Nas entrelinhas da vida simples, a alegria mora na capacidade de enxergar o extraordinário no ordinário. A felicidade é um estado de espírito que não se deixa aprisionar por definições, regras ou planos muito elaborados. Felicidade é capítulo de um livro que nunca acaba, não é um destino, mas uma jornada, uma constante descoberta daquilo que sempre está nu e ao alcance de nossas mãos mergulhadas no agora. O amanhã não é meu.
Entre planos miúdos e sentimentos profundos, surge para mim a poesia da vida simples. Poesia alada, que voa do meu peito pelos céus como mensageira que convida a mergulhar nas águas do presente, sem pesos feitos de passados… e a felicidade tá ali, se refletindo como lua no rio sereno com temperatura ideal.
Cada sorriso e cada lágrima compõem rima perfeita nas páginas em branco do dia, aí saio escrevendo com minhas ações e escolhas, grandes e miúdas, em versos que contam a história de uma felicidade que quer muito morar nos detalhes, no simples, no quintal ensolarado ou molhado, no beija-flor que me visita enquanto tomo o café à toa, no obrigado do cliente no trabalho e até nas reclamações do cliente mal humorado, no bom dia no trânsito ao carro do lado, nas conquistas despretensiosas e no silêncio que acalma.
Quero ser artista da existência, e a minha vida é um quadro que um dia acabo. Felicidade tem que ser uma companhia de jornada, bússola, termômetro. Sofrer muito para depois ser feliz não faz mais sentido para loucos como eu que desconfiam que tristeza não leva à felicidade alguma – e olha que tenho uma vasta experiência em sofrimentos diversos grudados nas solas dos meus sapatos.
Lembro-me de quando criança querer coisas grandes, como por exemplo, descobrir onde ficavam os olhos miúdos da flor que desabrochava à sombra das árvores que conheciam o sussurrar do vento. Na adolescência, eu desconfiava que as palavras eram orvalhos que brotavam da terra, enquanto o Sol, poeta, organizava com seus raios as linhas da escrita viva. Eu achava que havia um sol apaixonado para cada lua derretida no mundo, mãos que nunca se soltam aconteça o que acontecer. Eu achava tanta coisa enquanto me achava… e muita coisa no caminho me foi arrancada. Chego ao final do ano resgatando pedaços roubados de mim.
Já adulta, eu “Queria ser capa de vinil, que sobrevive desbotada, marcada pelo tempo e pelas dedicatórias.

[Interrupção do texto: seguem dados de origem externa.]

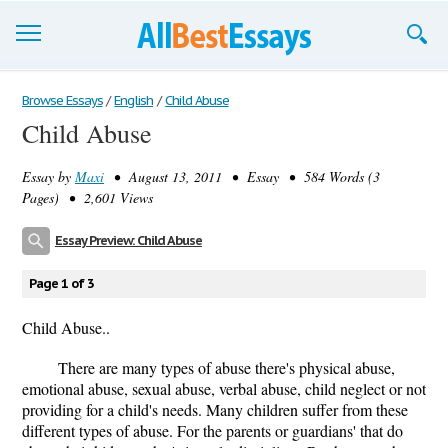
Browse Essays
Browse Essays
/
English
/
Child Abuse
Child Abuse
Join now!
Essay by
Maxi
• August 13, 2011 • Essay • 584 Words (3
Login
Pages) • 2,601 Views
Support
Essay Preview: Child Abuse
Page 1 of 3
Child Abuse..
There are many types of abuse there's physical abuse,
emotional abuse, sexual abuse, verbal abuse, child neglect or not
providing for a child's needs. Many children suffer from these
different types of abuse. For the parents or guardians' that do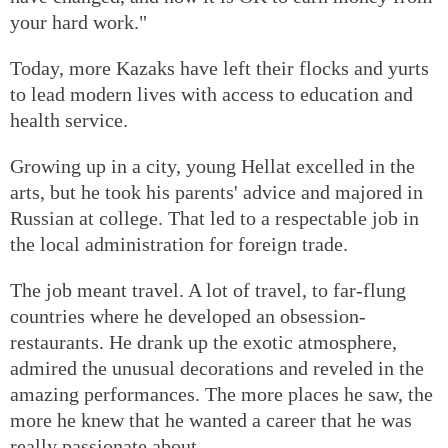
your hard work."
Today, more Kazaks have left their flocks and yurts
to lead modern lives with access to education and
health service.
Growing up in a city, young Hellat excelled in the
arts, but he took his parents' advice and majored in
Russian at college. That led to a respectable job in
the local administration for foreign trade.
The job meant travel. A lot of travel, to far-flung
countries where he developed an obsession-
restaurants. He drank up the exotic atmosphere,
admired the unusual decorations and reveled in the
amazing performances. The more places he saw, the
more he knew that he wanted a career that he was
really passionate about.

Queria ser dedicatória, ser dedicada, dedicar… colocar a vida na agulha pra tocar.” (Ando me lendo, textos e livros meus antigos – e é estranho, eu não tinha o costume de ler os meus próprios escritos. Sinto tanto orgulho de, aos trancos e barrancos, nas subidas e decidas, nos erros e nos acertos, ter sido sempre eu. Esse eu que não é mais o mesmo, mas ainda o é).
Não vou mentir, eu tenho planos grandes. Em minha nova listinha de planos, há objetivos como o de começar a seguir o “Tsukimi”, que significa “ver a lua”. Um costume no qual os japoneses se reúnem em família ou com amigos ao ar livre para apenas admirar a lua cheia e escrever poesias à mão, geralmente durante o 15º dia do oitavo mês do calendário lunar japonês (que corresponde a setembro no calendário solar).
Eu mesma estou nesse novo caderninho de planos, também sou objetivo. Me assumi louca varrida, sinceramente entregue as mudanças e reconstruções, sou a soma das cartas do Louco e do Eremita no Tarô secreto. Tornei-me uma transeunte descalça nesse jardim de prosa poética da vida que posso alcançar dentro das possibilidades que tenho, como uma borboleta que desenha no ar a efemeridade da vida simples. E quero raízes, para crescer alto, dar sombra e alimento a quem se aproxima.
Pronta para entrar em um Dezembro sem lutos e lamentos, um mês em formato de porta de saída de um ano gigante, prestes a abraçar um 2024 que está logo ali me olhando e ansioso para me abraçar demoradamente, me dar as boas vindas e me dizer coisas bonitas.